El respaldo de una de las mayores petroleras del mundo vuelve a poner a Vaca Muerta en el centro de la agenda energética global. En Houston, durante CERAWeek, el CEO de Chevron, Mike Wirth, confirmó que la compañía busca profundizar su presencia en Argentina y destacó señales positivas en el clima de negocios.
“La geología es excelente. El problema histórico de Argentina ha estado sobre la superficie: el entorno de inversión. Ha habido rigideces laborales, restricciones a la importación de equipos y a la exportación de producción, pero con el presidente Milei esos obstáculos se están abordando de manera sistemática y estamos viendo avances reales”, afirmó Wirth.
Las declaraciones no fueron casuales. Se dieron en una entrevista con Daniel Yergin, uno de los expertos más influyentes del sector, en el marco de la conferencia energética más importante del mundo.
Chevron opera en Vaca Muerta desde 2013 en asociación con YPF, con foco en el desarrollo de Loma Campana, uno de los principales yacimientos de shale oil del país.
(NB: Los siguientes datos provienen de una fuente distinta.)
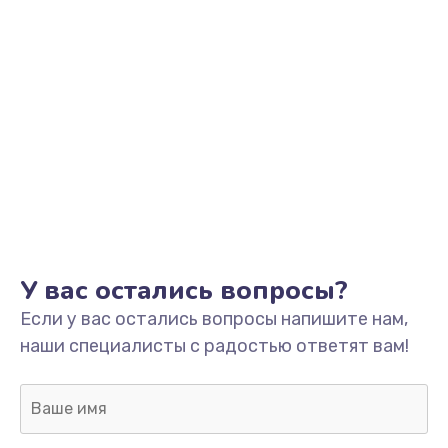
Заказать
Замена USB порта
от 1245 руб.
Заказать
Замена вебкамеры
от 1495 руб.
Заказать
Замена микрофона
У вас остались вопросы?
от 1500 руб.
Если у вас остались вопросы напишите нам,
Заказать
наши специалисты с радостью ответят вам!
Замена жесткого диска
от 745 руб.
Заказать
Además, la compañía analiza avanzar con otros proyectos como El Trapial y Narambuena, que fueron reevaluados en los últimos años dentro de una reorganización global del negocio.
“Estamos muy conformes con la geología y esperamos que, con estas mejoras en el entorno, la producción del país continúe creciendo”, sostuvo Wirth.

El potencial de Vaca Muerta es uno de los principales activos estratégicos de la Argentina en materia energética. Su desarrollo depende no solo de la calidad del recurso, sino también de condiciones macroeconómicas y regulatorias que faciliten la inversión.
Durante su exposición, el CEO de Chevron también detalló cambios operativos en la compañía. La firma reorganizó sus activos no convencionales en una única estructura, lo que permite optimizar recursos y transferir tecnología entre distintas cuencas.
Entre las innovaciones, mencionó el uso de químicos avanzados para mejorar la recuperación de hidrocarburos, una técnica que ya se aplica en la cuenca Permian de Estados Unidos.
“Estamos aplicando tecnologías como químicos avanzados para mejorar la recuperación, que ya probamos en Permian, y las estamos trasladando a otras áreas. Estamos viendo buenos resultados iniciales”, explicó.
Este enfoque busca mejorar costos, eficiencia y productividad, tres variables clave para la competitividad del shale argentino frente a otros mercados internacionales.
Uno de los puntos centrales del mensaje de Wirth fue el impacto de las reformas impulsadas por el Gobierno. El ejecutivo remarcó que históricamente los problemas del país no estuvieron en sus recursos naturales, sino en las condiciones para invertir.
“La ‘invertibilidad’ de Argentina está mejorando”, señaló, al referirse a cambios vinculados a regulaciones, comercio exterior y funcionamiento del mercado.
Para las grandes petroleras, estos factores son determinantes al momento de definir planes de inversión de largo plazo, especialmente en proyectos de alta escala como los desarrollos no convencionales.

El renovado interés de Chevron se suma a una tendencia más amplia: el reposicionamiento de Argentina como destino atractivo para inversiones energéticas, en un contexto global de alta demanda de hidrocarburos y transición hacia nuevas tecnologías.
El desafío hacia adelante será sostener las condiciones que permitan escalar la producción, mejorar la infraestructura y consolidar a Vaca Muerta como uno de los principales polos energéticos del mundo.